These are busy days here at the Weather Report. The last few days before Christmas and so many little details to take care of.

I’m sure most of you can relate.

I’ve been rather pleased with myself this year at how well organized I am – when you do the same things every year it gets to be a bit of a routine, which is a Good Thing. I know enough now, for instance, to buy the Christmas tree a few days early so we don’t get the absolute dregs, I know to do the major grocery shopping at least 4-5 days before Big Day to avoid Big Rush, I know enough to put the tree up a day before we decorate [i.e. today] so that its branches even out a little bit before we start decorating tomorrow. – Yes that’s right – the tradition here is that the tree goes up on the 22nd or 23rd and stays up for the official duration of Christmas, or until Twelfth Night, which we call þrettándinn [The Thirteenth] because we happen to celebrate our Yule a day earlier than Anglo-Saxon tradition dictates, i.e. on Christmas Eve.

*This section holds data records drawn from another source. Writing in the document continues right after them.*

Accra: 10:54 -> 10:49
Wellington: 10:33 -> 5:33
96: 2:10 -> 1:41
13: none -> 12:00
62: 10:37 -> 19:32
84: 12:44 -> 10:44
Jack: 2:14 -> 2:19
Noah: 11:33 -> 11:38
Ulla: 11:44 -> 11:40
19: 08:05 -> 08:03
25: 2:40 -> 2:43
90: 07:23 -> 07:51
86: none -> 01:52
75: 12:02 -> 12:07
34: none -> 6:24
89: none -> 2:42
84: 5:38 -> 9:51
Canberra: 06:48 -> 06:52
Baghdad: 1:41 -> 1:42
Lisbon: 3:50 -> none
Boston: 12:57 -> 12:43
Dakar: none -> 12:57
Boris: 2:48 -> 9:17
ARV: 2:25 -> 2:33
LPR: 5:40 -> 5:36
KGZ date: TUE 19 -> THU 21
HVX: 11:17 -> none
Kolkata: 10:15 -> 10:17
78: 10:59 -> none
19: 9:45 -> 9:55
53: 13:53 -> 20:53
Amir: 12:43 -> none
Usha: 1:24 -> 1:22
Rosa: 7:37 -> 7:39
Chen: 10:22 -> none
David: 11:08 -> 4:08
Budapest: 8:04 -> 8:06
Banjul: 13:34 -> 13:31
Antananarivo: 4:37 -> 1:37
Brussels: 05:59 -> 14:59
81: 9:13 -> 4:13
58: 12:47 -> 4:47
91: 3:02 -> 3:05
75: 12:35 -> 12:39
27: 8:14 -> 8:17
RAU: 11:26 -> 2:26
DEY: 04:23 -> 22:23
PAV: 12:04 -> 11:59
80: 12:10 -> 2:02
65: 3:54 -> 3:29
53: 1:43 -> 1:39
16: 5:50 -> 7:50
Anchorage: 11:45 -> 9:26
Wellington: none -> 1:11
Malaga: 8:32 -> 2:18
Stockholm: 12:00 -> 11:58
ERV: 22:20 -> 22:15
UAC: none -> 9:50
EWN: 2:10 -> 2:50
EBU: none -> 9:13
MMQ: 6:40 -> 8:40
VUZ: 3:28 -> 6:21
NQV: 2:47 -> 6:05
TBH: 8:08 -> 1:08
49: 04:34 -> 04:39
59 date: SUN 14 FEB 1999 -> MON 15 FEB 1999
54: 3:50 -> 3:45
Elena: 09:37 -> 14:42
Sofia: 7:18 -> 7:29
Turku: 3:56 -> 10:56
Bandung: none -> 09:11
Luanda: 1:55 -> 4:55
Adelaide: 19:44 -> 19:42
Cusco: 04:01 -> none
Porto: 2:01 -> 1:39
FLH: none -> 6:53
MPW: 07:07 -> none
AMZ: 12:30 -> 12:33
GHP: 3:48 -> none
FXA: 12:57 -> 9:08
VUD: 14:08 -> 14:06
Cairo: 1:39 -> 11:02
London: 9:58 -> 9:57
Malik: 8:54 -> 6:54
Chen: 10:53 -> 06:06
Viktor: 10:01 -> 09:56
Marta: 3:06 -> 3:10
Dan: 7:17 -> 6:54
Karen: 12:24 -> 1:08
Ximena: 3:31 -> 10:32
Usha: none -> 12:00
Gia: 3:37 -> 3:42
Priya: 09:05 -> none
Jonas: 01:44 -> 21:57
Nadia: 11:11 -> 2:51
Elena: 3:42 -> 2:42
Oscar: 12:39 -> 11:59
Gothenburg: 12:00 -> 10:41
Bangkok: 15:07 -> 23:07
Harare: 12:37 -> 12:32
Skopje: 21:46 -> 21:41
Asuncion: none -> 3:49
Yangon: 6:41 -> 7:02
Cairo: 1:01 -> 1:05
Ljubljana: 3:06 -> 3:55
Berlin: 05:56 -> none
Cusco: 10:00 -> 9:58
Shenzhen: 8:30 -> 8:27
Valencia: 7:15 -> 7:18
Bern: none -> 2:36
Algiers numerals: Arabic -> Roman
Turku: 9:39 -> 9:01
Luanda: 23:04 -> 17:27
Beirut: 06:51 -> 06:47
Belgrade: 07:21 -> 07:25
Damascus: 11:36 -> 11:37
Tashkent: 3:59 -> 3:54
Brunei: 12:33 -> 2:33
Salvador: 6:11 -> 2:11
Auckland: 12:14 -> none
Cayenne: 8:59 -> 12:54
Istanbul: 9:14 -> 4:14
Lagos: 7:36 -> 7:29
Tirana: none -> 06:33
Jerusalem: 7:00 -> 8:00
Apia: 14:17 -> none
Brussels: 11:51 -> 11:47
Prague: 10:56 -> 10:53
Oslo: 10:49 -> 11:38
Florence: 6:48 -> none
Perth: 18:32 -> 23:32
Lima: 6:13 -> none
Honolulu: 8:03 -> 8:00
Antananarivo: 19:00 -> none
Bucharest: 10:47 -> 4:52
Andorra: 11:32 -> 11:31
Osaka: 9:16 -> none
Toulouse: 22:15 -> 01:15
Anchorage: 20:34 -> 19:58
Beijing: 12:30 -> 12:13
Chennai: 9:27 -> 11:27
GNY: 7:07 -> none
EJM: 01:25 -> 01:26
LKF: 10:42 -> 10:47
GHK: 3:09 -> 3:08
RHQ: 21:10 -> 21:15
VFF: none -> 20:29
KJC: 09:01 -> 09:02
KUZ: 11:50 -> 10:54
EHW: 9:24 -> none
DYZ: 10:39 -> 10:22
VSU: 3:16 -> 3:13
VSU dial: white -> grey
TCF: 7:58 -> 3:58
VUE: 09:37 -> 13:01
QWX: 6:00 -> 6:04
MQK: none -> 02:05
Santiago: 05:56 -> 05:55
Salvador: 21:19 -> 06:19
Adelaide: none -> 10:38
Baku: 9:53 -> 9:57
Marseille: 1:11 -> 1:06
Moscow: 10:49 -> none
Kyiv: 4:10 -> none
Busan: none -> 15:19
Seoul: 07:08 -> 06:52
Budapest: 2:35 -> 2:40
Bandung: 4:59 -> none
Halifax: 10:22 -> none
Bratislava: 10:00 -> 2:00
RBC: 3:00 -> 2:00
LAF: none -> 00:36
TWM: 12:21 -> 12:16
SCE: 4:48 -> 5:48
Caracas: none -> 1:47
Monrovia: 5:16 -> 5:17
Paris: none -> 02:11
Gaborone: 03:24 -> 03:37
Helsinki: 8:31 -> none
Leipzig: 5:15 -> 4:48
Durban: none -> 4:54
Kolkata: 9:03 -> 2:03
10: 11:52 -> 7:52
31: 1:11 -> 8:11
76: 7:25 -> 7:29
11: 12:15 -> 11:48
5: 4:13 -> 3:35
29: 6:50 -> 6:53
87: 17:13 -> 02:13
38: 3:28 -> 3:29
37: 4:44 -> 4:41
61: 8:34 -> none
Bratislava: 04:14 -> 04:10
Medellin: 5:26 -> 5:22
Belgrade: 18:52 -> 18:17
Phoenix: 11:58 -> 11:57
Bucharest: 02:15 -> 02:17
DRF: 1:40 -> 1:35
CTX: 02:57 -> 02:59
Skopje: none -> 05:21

I think all Christmas presents except one are taken care of [I keep racking my brain to see if I’ve missed anything – it seems too good to be true] and most of them are even wrapped as this year I decided it was no fun wrapping the prezzies in a mad haste at 5 pm on the 24th when instead I should be lazily getting out of the shower and into my best clothes for when the church bells “ring in Christmas” at 6 pm. Well, either that or in the kitchen getting dinner ready. This year, like most years, the menu is pretty fixed: shrimp and lobster tartalettes as an appetizer, then hamborgarahryggur [delicious smoked ham – a Danish tradition] with a burnt sugar glaze and all the trimmings, and chocolate mousse for dessert.

Anyway, my impeccable organization got somewhat derailed yesterday when Polly the cockatiel had an accident, i.e. got caught in between the door and the door jamb in a nasty draft [it’s been incredibly windy here, not to mention COLD]. It looked like she’d broken her leg [i.e. couldn’t walk on it, held it all twisted outwards from her body, had to hobble along using her beak for support, POOR THING!] and called for all sorts of emergency measures, as I’m sure you can imagine. Needless to say, that threw all plans out of whack. She went for x-rays today, though, and it turns out that there is no fracture, just very bad bruising [she still can’t use her leg] – phew!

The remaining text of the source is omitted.